(source: locamoda.com)
Content has changed. It’s no longer the passive programming of years past. Thanks to new-and rapidly fragmenting–media channels, today’s audiences demand interactive, personal and customized experiences.
I’m not just talking about websites, social networks, user-generated content-so 2007. I’m talking about screens-cell phones, digital billboards, web-enabled TVs, projectors. It can be argued that 2008 marked the year that these truly became viable, widespread, and mass-adopted technologies. Finally, it seems, people are realizing that these aren’t siloed platforms. They are all interconnected and can be used to leverage and play off of one another. The new media triad has emerged.
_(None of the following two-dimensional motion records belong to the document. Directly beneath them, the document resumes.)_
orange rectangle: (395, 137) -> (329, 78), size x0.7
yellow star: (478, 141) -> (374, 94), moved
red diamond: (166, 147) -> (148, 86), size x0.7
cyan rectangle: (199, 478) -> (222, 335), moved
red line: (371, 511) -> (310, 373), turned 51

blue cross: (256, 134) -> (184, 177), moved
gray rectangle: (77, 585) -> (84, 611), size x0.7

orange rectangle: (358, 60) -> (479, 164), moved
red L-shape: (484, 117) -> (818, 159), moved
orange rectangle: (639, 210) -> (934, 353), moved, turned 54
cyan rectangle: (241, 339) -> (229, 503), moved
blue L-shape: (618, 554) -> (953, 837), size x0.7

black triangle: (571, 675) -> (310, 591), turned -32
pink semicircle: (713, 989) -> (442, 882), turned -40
Perhaps the numbers convinced us: NBC reported that web and mobile content didn’t cannibalize TV viewership, but rather increased it. Of course this makes complete sense to anyone who uses the technology: Viewers are now watching TV while they message friends about it and get background from Wikipedia. They are creating richer, non-linear experiences for themselves. In the coming year, anyone that wants an audience will need to do the same.
And they are starting to. This year I wrote about one example called AT&T’s Text Jumbli, a campaign from the wireless provider that works through three kinds of screens: Computer, billboard and TV. Jumbli is like a massive multiplayer boggle that people SMS to play with one-another in real time through Facebook, a screen in Times Square, or TVs in thousands of bars and restaurants.
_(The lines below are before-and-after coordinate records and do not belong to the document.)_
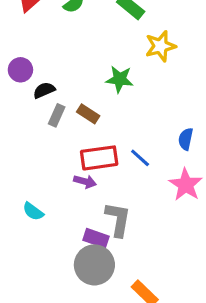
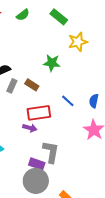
blue line: (140, 158) -> (68, 101), moved

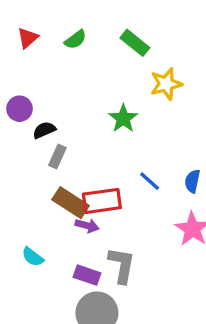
green star: (52, 63) -> (123, 119), turned 30
brown rectangle: (32, 85) -> (71, 203), moved, size x1.5
purple rectangle: (37, 164) -> (87, 275), moved

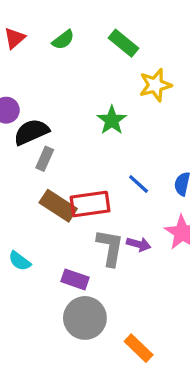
black semicircle: (44, 130) -> (31, 132), size x1.5
purple arrow: (87, 226) -> (139, 244), moved
gray L-shape: (122, 265) -> (110, 248), moved

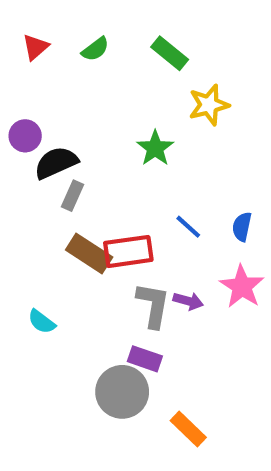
purple rectangle: (75, 279) -> (145, 359), moved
The networks are catching screen fever as well. MTV’s backchannel, developed by area/code, let viewers “competitive chat” from their computers while the show aired online. Their messages would show up on screen and could be voted on by other viewers. Similarly, CurrentTV streamed relevant tweets from Twitter on screen during their coverage of the presidential debates.
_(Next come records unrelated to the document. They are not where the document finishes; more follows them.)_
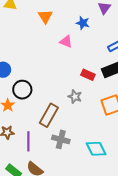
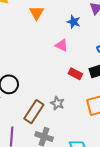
pink triangle: (66, 41) -> (62, 45), moved
gray star: (75, 97) -> (57, 103), moved

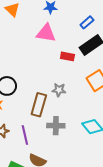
pink triangle: (62, 45) -> (46, 33), size x1.5

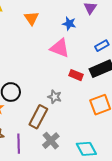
gray star: (59, 90) -> (55, 97), moved
gray cross: (56, 126) -> (51, 141), turned 36

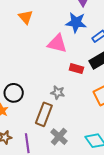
blue star: (69, 24) -> (76, 23), moved, size x1.5

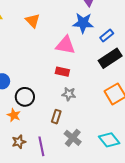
red rectangle: (76, 69) -> (62, 72), moved
brown rectangle: (44, 114) -> (56, 117), size x0.6

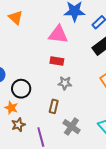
orange triangle: (33, 21) -> (16, 18), moved
brown star: (19, 142) -> (18, 125), moved

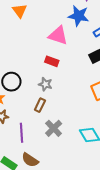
gray star: (65, 83) -> (45, 84), moved

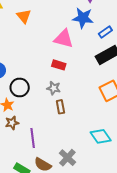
brown rectangle: (40, 105) -> (60, 107), moved, turned -32
gray cross: (54, 128) -> (67, 158), moved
This is just a taste of what we’ll see in 2009 and beyond. The question no longer is: what’s your Facebook strategy? Mobile strategy? Twitter strategy? Going forward, content creators from Hollywood to Madison Avenue need to understand their multiscreen strategies, and how they can all fit together to tell a much larger story. They will essentially need to fracture the narrative, which actually isn’t as new as it may seem. As I quoted Benjamin Palmer saying, ”[Even before the Internet] we needed to be able to tell a story that could exist in fragments, and no matter which fragments people saw and in what order they assembled them together in their head, it still added up to the same message. Now that’s happening with content, too…”
Next year, I look forward to seeing how stories are told through new touchpoints, and how viewers become part of the plotline.